Teddie Roosevelt's Terriers
In the picture, above, Skip is seated on Archie Roosevelt's lap at Sagamore Hill. At Sagamore Hill, when he wasn't making mischief around the house, Archie and Skip would go sailing in the Bay in a small boat called the "Why." Skip was Archie's dog, like Jack's was Kermit's. Roosevelt understood the value of dogs for boys, and boys for dogs; they kept each other out of trouble.
The "Patron Saint" of American working terriers has to be Teddy Roosevelt who more-or-less created the American Rat Terrier and worked rats in the basement of the White House.

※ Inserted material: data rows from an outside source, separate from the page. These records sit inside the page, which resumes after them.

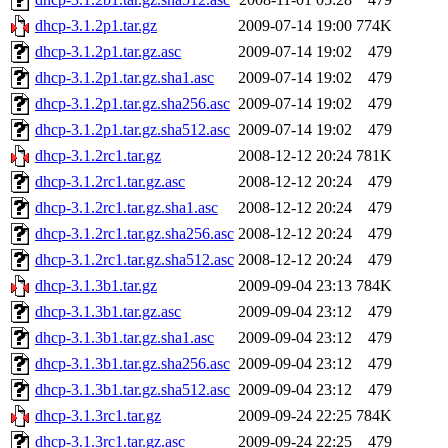
dhcp-3.1.2p1.tar.gz
2009-07-14 19:00
774K
dhcp-3.1.2p1.tar.gz.asc
2009-07-14 19:02
479
dhcp-3.1.2p1.tar.gz.sha1.asc
2009-07-14 19:02
479
dhcp-3.1.2p1.tar.gz.sha256.asc
2009-07-14 19:02
479
dhcp-3.1.2p1.tar.gz.sha512.asc
2009-07-14 19:02
479
dhcp-3.1.2rc1.tar.gz
2008-12-12 20:24
781K
dhcp-3.1.2rc1.tar.gz.asc
2008-12-12 20:24
479
dhcp-3.1.2rc1.tar.gz.sha1.asc
2008-12-12 20:24
479
dhcp-3.1.2rc1.tar.gz.sha256.asc
2008-12-12 20:24
479
dhcp-3.1.2rc1.tar.gz.sha512.asc
2008-12-12 20:24
479
dhcp-3.1.3b1.tar.gz
2009-09-04 23:13
784K
dhcp-3.1.3b1.tar.gz.asc
2009-09-04 23:12
479
dhcp-3.1.3b1.tar.gz.sha1.asc
2009-09-04 23:12
479
dhcp-3.1.3b1.tar.gz.sha256.asc
2009-09-04 23:12
479
dhcp-3.1.3b1.tar.gz.sha512.asc
2009-09-04 23:12
479
dhcp-3.1.3rc1.tar.gz
2009-09-24 22:25
784K
dhcp-3.1.3rc1.tar.gz.asc
2009-09-24 22:25
479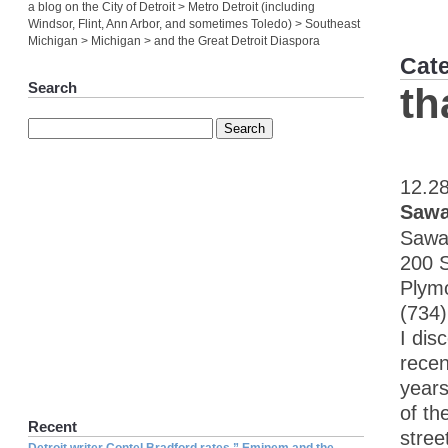
a blog on the City of Detroit > Metro Detroit (including
Windsor, Flint, Ann Arbor, and sometimes Toledo) > Southeast
Michigan > Michigan > and the Great Detroit Diaspora
Cat
Search
th
12.2
Sawa
Sawa
200 
Plym
(734
I dis
recen
years
of th
Recent
stree
Detroit writer Contel Bradford rates ” Eminem and the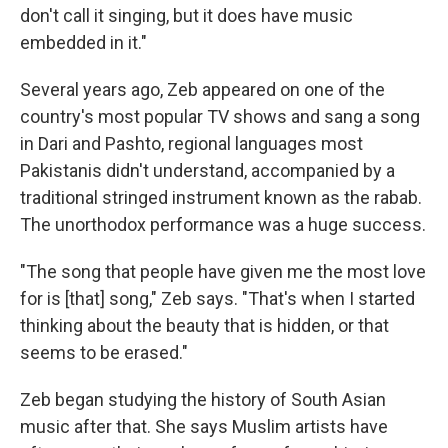
don't call it singing, but it does have music
embedded in it."
Several years ago, Zeb appeared on one of the
country's most popular TV shows and sang a song
in Dari and Pashto, regional languages most
Pakistanis didn't understand, accompanied by a
traditional stringed instrument known as the rabab.
The unorthodox performance was a huge success.
"The song that people have given me the most love
for is [that] song," Zeb says. "That's when I started
thinking about the beauty that is hidden, or that
seems to be erased."
Zeb began studying the history of South Asian
music after that. She says Muslim artists have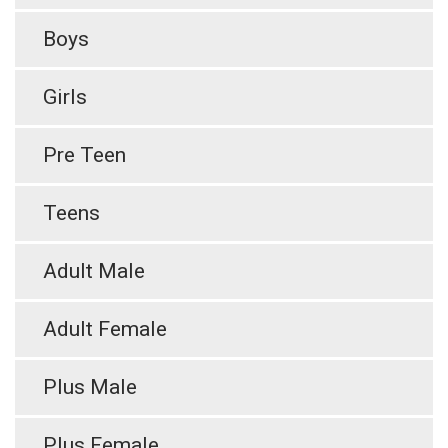
Boys
Girls
Pre Teen
Teens
Adult Male
Adult Female
Plus Male
Plus Female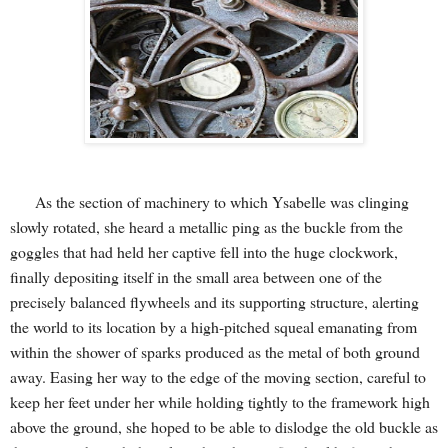
As the section of machinery to which Ysabelle was clinging
slowly rotated, she heard a metallic ping as the buckle from the
goggles that had held her captive fell into the huge clockwork,
finally depositing itself in the small area between one of the
precisely balanced flywheels and its supporting structure, alerting
the world to its location by a high-pitched squeal emanating from
within the shower of sparks produced as the metal of both ground
away. Easing her way to the edge of the moving section, careful to
keep her feet under her while holding tightly to the framework high
above the ground, she hoped to be able to dislodge the old buckle as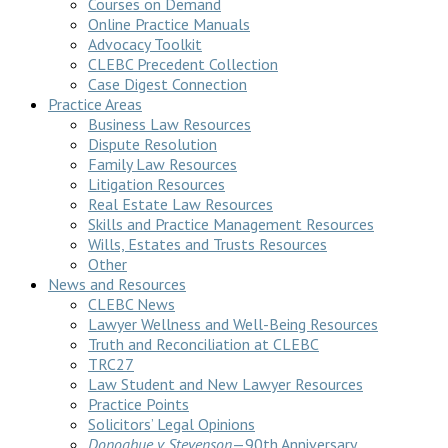
Courses on Demand
Online Practice Manuals
Advocacy Toolkit
CLEBC Precedent Collection
Case Digest Connection
Practice Areas
Business Law Resources
Dispute Resolution
Family Law Resources
Litigation Resources
Real Estate Law Resources
Skills and Practice Management Resources
Wills, Estates and Trusts Resources
Other
News and Resources
CLEBC News
Lawyer Wellness and Well-Being Resources
Truth and Reconciliation at CLEBC
TRC27
Law Student and New Lawyer Resources
Practice Points
Solicitors’ Legal Opinions
Donoghue v Stevenson
—90th Anniversary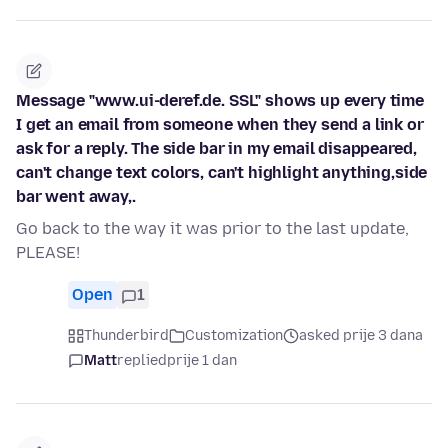
Message "www.ui-deref.de. SSL" shows up every time
I get an email from someone when they send a link or
ask for a reply. The side bar in my email disappeared,
can't change text colors, can't highlight anything,side
bar went away,.
Go back to the way it was prior to the last update,
PLEASE!
Open
1
Thunderbird
Customization
asked prije 3 dana
Matt
replied
prije 1 dan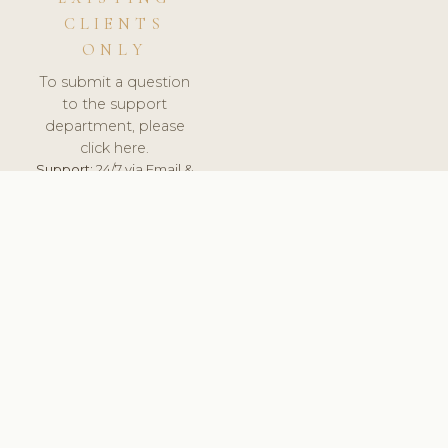
CLIENTS
ONLY
To submit a question
to the support
department, please
click here.
Support:
24/7 via Email &
Ticket.
© 2026 ClinicSoftware.com - Clinic Software, Salon
Software, Spa Software. All Rights Reserved. Registered in
England & Wales.
ESTONIA
keyboard_arrow_up
TERMS OF SERVICE
PRIVACY POLICY
GDPR
PCI DSS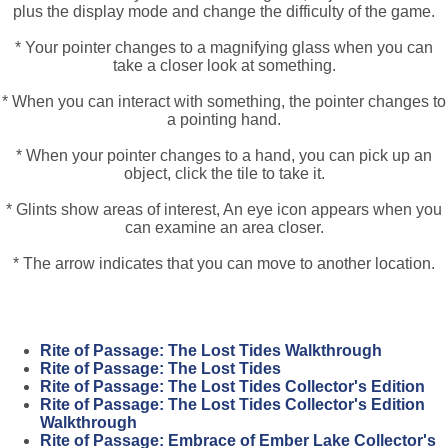
plus the display mode and change the difficulty of the game.
* Your pointer changes to a magnifying glass when you can
take a closer look at something.
* When you can interact with something, the pointer changes to
a pointing hand.
* When your pointer changes to a hand, you can pick up an
object, click the tile to take it.
* Glints show areas of interest, An eye icon appears when you
can examine an area closer.
* The arrow indicates that you can move to another location.
Rite of Passage: The Lost Tides Walkthrough
Rite of Passage: The Lost Tides
Rite of Passage: The Lost Tides Collector's Edition
Rite of Passage: The Lost Tides Collector's Edition
Walkthrough
Rite of Passage: Embrace of Ember Lake Collector's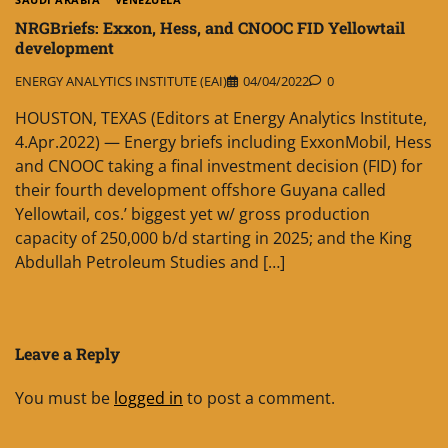
NRGBriefs: Exxon, Hess, and CNOOC FID Yellowtail
development
ENERGY ANALYTICS INSTITUTE (EAI)
04/04/2022
0
HOUSTON, TEXAS (Editors at Energy Analytics Institute,
4.Apr.2022) — Energy briefs including ExxonMobil, Hess
and CNOOC taking a final investment decision (FID) for
their fourth development offshore Guyana called
Yellowtail, cos.’ biggest yet w/ gross production
capacity of 250,000 b/d starting in 2025; and the King
Abdullah Petroleum Studies and […]
Leave a Reply
You must be
logged in
to post a comment.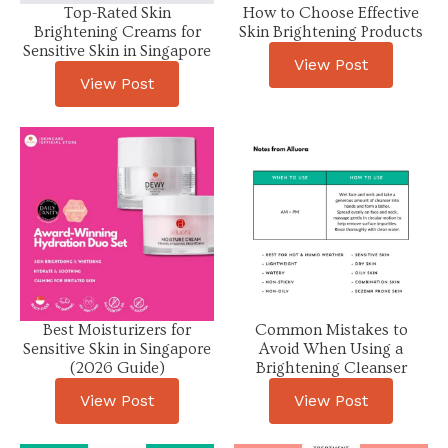
Top-Rated Skin
How to Choose Effective
Brightening Creams for
Skin Brightening Products
Sensitive Skin in Singapore
View Post
View Post
Best Moisturizers for
Common Mistakes to
Sensitive Skin in Singapore
Avoid When Using a
(2026 Guide)
Brightening Cleanser
View Post
View Post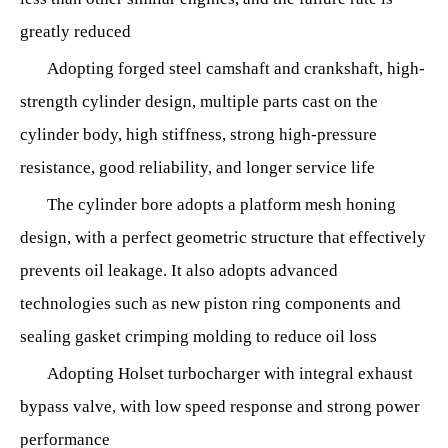
greatly reduced
Adopting forged steel camshaft and crankshaft, high-
strength cylinder design, multiple parts cast on the
cylinder body, high stiffness, strong high-pressure
resistance, good reliability, and longer service life
The cylinder bore adopts a platform mesh honing
design, with a perfect geometric structure that effectively
prevents oil leakage. It also adopts advanced
technologies such as new piston ring components and
sealing gasket crimping molding to reduce oil loss
Adopting Holset turbocharger with integral exhaust
bypass valve, with low speed response and strong power
performance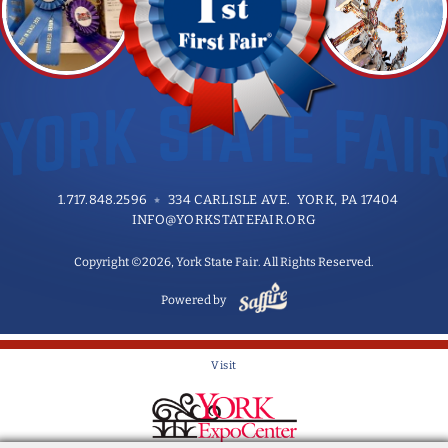
1.717.848.2596
334 CARLISLE AVE. YORK, PA 17404
INFO@YORKSTATEFAIR.ORG
Copyright ©2026, York State Fair. All Rights Reserved.
Powered by
Visit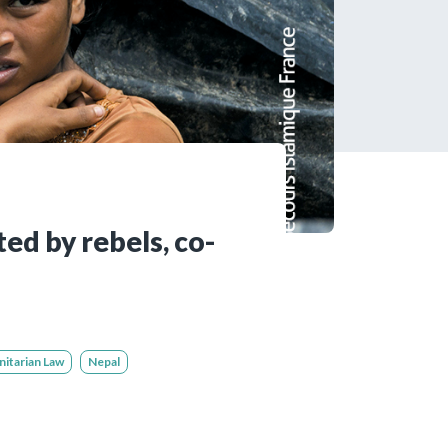
tered?
 in just a few clicks!
count
ed by rebels, co-
nitarian Law
Nepal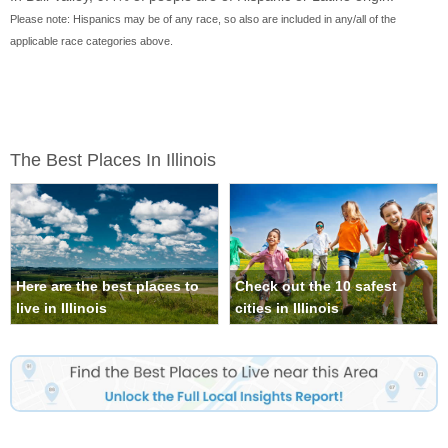
Please note: Hispanics may be of any race, so also are included in any/all of the
applicable race categories above.
The Best Places In Illinois
Here are the best places to
Check out the 10 safest
live in Illinois
cities in Illinois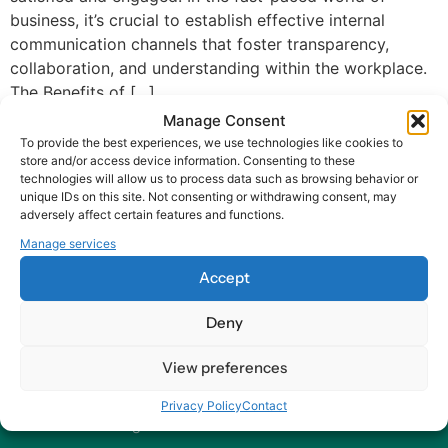
business, it’s crucial to establish effective internal
communication channels that foster transparency,
collaboration, and understanding within the workplace.
The Benefits of […]
Manage Consent
To provide the best experiences, we use technologies like cookies to
store and/or access device information. Consenting to these
technologies will allow us to process data such as browsing behavior or
unique IDs on this site. Not consenting or withdrawing consent, may
adversely affect certain features and functions.
At Harry HR, our values are the compass guiding our every
Manage services
decision and action, ensuring that we remain dedicated to
Accept
delivering excellence and making a positive impact on
organizations and their employees – worldwide.
Deny
Contact
View preferences
Our Offices
Privacy Policy
Contact
Send us a Message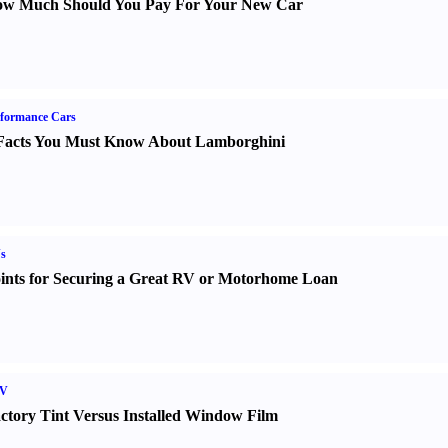
w Much Should You Pay For Your New Car
formance Cars
Facts You Must Know About Lamborghini
s
ints for Securing a Great RV or Motorhome Loan
V
ctory Tint Versus Installed Window Film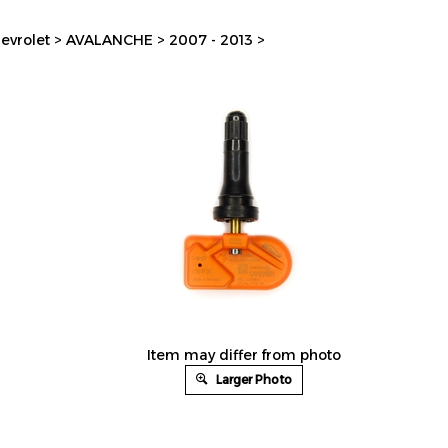
evrolet
>
AVALANCHE
>
2007 - 2013
>
Item may differ from photo
Larger Photo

Teddy Roosevelt was also one of America's greatest conservationists -- the creator of many of our largest National Parks, as well as the National Wildlife Refuge system and the National Forest system. Without Teddy Roosevelt's love of sport hunting -- and his firebrand opposition to market hunting -- we would not have the tremendous store of wild game we have in the U.S. today.
Teddy Roosevelt had many dogs, but one of his favorites was a small feist that adopted him while he was on a hunting trip in the West.
The dog was originally owned by John Goff and he crawled into Roosevelt's lap and heart while Roosevelt was on a 1905 Colorado bear hunt with Goff.
The dog, named "Skip," was a mongrel terrier that was black and tan in color and appears to have been of no particular breeding. Roosevelt himself described the dog in a letter to his children (4/20/1905) as "an absurd little terrier" about half the size of Jack (a large Manchester terrier). Teddy later said "by little I mean a little of this, and a little of that.”
Roosevelt was impressed by the dog's ability to confront a bear head on, and later he taught the dog to ride on the saddle of a horse unaccompanied by a human.
In a September 1905 article in Outdoor Life magazine, Goff described his pack "in the order of efficiency" as "foxhounds, bloodhounds, crosses between these two, bull-terriers, fox-terriers, fox-terrier crosses with other terriers, and canines that can only be called just ‘dog’.”
Most bear packs of Goff's day included small fiests who could work their way into brush and annoy a bear into bolting. In fact, such dogs are still used today to hunt bear, squirrel, raccoon, and possum in the south, and most are viritually indistintiguishable from the dogs known today as rat terriers.
Skip died the year prior to the president leaving office. The president sadly watched his burial behind the White House.
Roosevelt’s wife knew how much the dog meant to him, so after finishing his second term, she had Skip’s body exhumed. The dog was transported to the family’s estate in Sagamore Hill, and laid to rest.
As Mrs. Roosevelt explained to puzzled members of the press: Teddy couldn’t bear to leave him there "beneath the eyes of presidents who might care nothing for the little mutt dog."
Jack was a standard Machester terrier.